The program was initialized by Sheriff Tim Svenson and Captain Richard Geist of the YCCF on May 1.
“Sheriff Svenson and I were attending the Opioid Summit in McMinnville, Oregon in November of 2016,” Geist said. “We were speaking with Dr. John McIlveen from the Oregon Health Authority. We explained to him that we are seeing more and more of an increase of heroin addiction in Yamhill County and an increase of individuals coming into the jail who are going through opiate withdrawals while in the jail.”
Geist stated that McIlveen offered to help the Sheriff’s Office obtain funding to implement MAT for the addiction recovery program in the jail.
The Oregon Health Authority (OHA) is in charge of approving all addiction treatment program grants as well as authorizing health plans or licenses and certificates in the state of Oregon.
The OHA runs MAT-approved programs under Chapter 415, which is a clause in the legislature that gives their organization the options to license, create and approve substance abuse treatment programs throughout the state.
Through this clause, they were able to approve funding to Willamette Valley Comprehensive Treatment Center for MAT services that could also include inmates from YCCF.
Willamette Valley is a substance abuse facility that provides MAT for adults with opioid use disorders. The medications they provide include methadone, Subutex, Suboxone and Vivitrol. Along with their addiction recovery program, they offer various therapeutic treatment options.
The addiction treatment center has services available for any inmate that is processed through the YCCF.
“All individuals coming into custody at YCCF go through a medical screening,” Geist said. “If an individual advises they use opiates and will be going through withdrawals our medical staff will obtain a urine sample from them.
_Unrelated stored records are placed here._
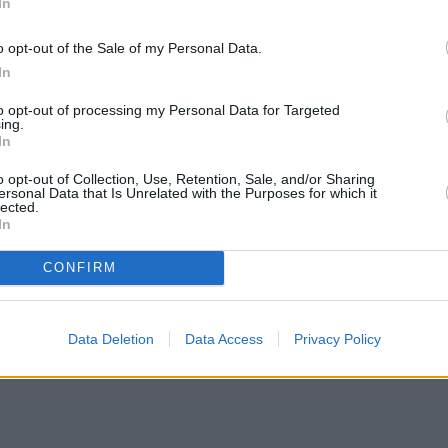
, który pozwoli im odkryć pierwotną kulturę
In
o opt-out of the Sale of my Personal Data.
In
to opt-out of processing my Personal Data for Targeted
ing.
In
o opt-out of Collection, Use, Retention, Sale, and/or Sharing
ersonal Data that Is Unrelated with the Purposes for which it
lected.
In
CONFIRM
Data Deletion
Data Access
Privacy Policy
If they test positive for opiates and are in active withdrawals, then we can look at placing them in the MAT program.”
A pilot study led by Northwest Professional Consortium Research on the effectiveness of MAT in the criminal justice system found that participants treated with extended-release naltrexone experienced a 35 percent decrease in the monthly rates of positive drug or alcohol tests results.
YCCF and Willamette Valley coordinated the establishment of the addiction recovery program for a couple months but encountered some issues early on, including having inmates transported to the clinics and getting them to remain in treatment.
“We have to wait sometimes until after their first court appearance [to check] if they have new criminal charges and talk with their probation officer to see how long they might be in custody on a sanction before starting them on the program.”
Geist highlighted that his team has not seen a significant impact on the area because the addiction recovery program is still fairly new.
“Sheriff Svenson and I are hoping to show everyone that programs like this are needed to combat the opioid epidemic that has taken over,” he said. “People now know we have the program and they ask for it when they come into custody, which is a start.”